The DIM weight comes with a bit of extra math and, unfortunately, that math is a bit more complex. For the first time, UPS and FedEx are using different methods to calculate the DIM weight which means it may be cheaper to send some of your goods via UPS, while FedEx will be a cheaper option for others.

Let’s dive into the reason behind DIM weight, the changes in today’s formulas, and how you can easily estimate cost with each carrier to see where you’ll get the better deal.

## Why Does DIM Weight Exist?

Before 2015, carriers followed a very simple formula for calculating: you paid more the heavier your products were and the farther they traveled.

It’s an incredibly straightforward way to understand what you’ll need to pay, which made budgeting for businesses great. The problem is that it really focuses on weight, but the biggest limiting factor in most trucks and delivery vehicles is actually the space they have to stack and place packages.

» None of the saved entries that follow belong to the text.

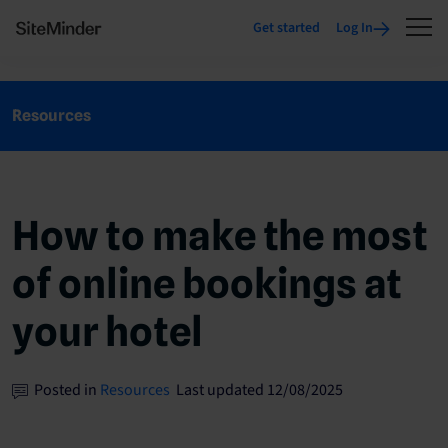
Get started
Log In
Resources
How to make the most
of online bookings at
your hotel
Posted in
Resources
Last updated 12/08/2025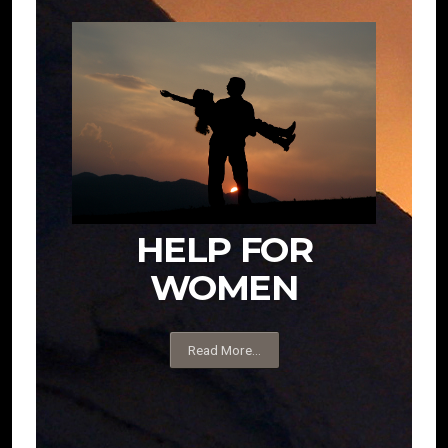
HELP FOR
WOMEN
Read More...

Before 2017, the DIM weight was calculated by multiplying length times width times height (L x W x H), divided by the DIM Factor that both carriers set as 139.

DIM weight was the answer for carriers to charge based on this limited space for lighter goods. But, carriers also continued to use their old rates to check prices based on actual weight, and you get charged whichever is higher.

## DIM Factor Changes Mean Different Prices

The substantial change this year is that the DIM factor is no longer the same for each carrier. So, you’ll need to fire up that calculator app on your smartphone to make sure you’re picking the best carrier for your parcels.

Here’s what you should know about the two biggest carriers who have made changes.

### FedEx Drops Its DIM Factor

FedEx has decreased its DIM factor from 166 down to 139. Because this is the number you divide your box’s dimensions by, it means you’ll be getting a larger DIM weight than before.

Let’s look at a 10” x 10” x 10” cube package and assume that it weighs three (3) pounds. Using the 2016 DIM weight formula, we’d get (10x10x10)/166, which would be rounded up to 7 pounds. This is greater than the three actual pounds, so you’ll be charged for 7 pounds.

If you sent the same box and product this month, you’d get (10 x 10 x 10)/139, which would be rounded up to 8 pounds. So, the same package gets a 14% increase in DIM weight.

This year, FedEx is also using new billing rates for its zones (how far your package is shipped) and has an advantage for goods being shipped farther, in zones five through eight.

### UPS Adopts Two DIM Factors

UPS is changing its DIM factors as well as base billing rates, and you’ll need to pay close attention to your package size.

For any package smaller than or equal to 1,728 cubic inches — think a 12” x 12” x 12” cube-shaped box — UPS is sticking to the older DIM factor of 166. If your package is larger, then UPS will apply a DIM factor of 139, moving it in-line with FedEx.

So, our 10” x 10” x 10” package would have the same DIM weight both last year and this year. However, if we consider a box that is 12” x 12” x 14”, then the shift from 166 last year to 139 this year changes the box from a DIM weight of 13 pounds to 15 pounds.

The company is also changing its base billing rates, giving it a price advantage for closer shipments sent to zones 2, 3 and 4.

Like any business practice where the foundation changes, there are going to be sometimes where you’re trying to estimate your shipping costs and automatically revert to old methods or use tools that haven’t been updated.

Keep your budget on track by going through and verifying weights and dimensions, so you are properly estimating costs and projecting what changes you’ll need to make for your forecasts. You can also check your work by using the latest DIM weight calculators that specifically address the changes in weight as well as delivery zone costs.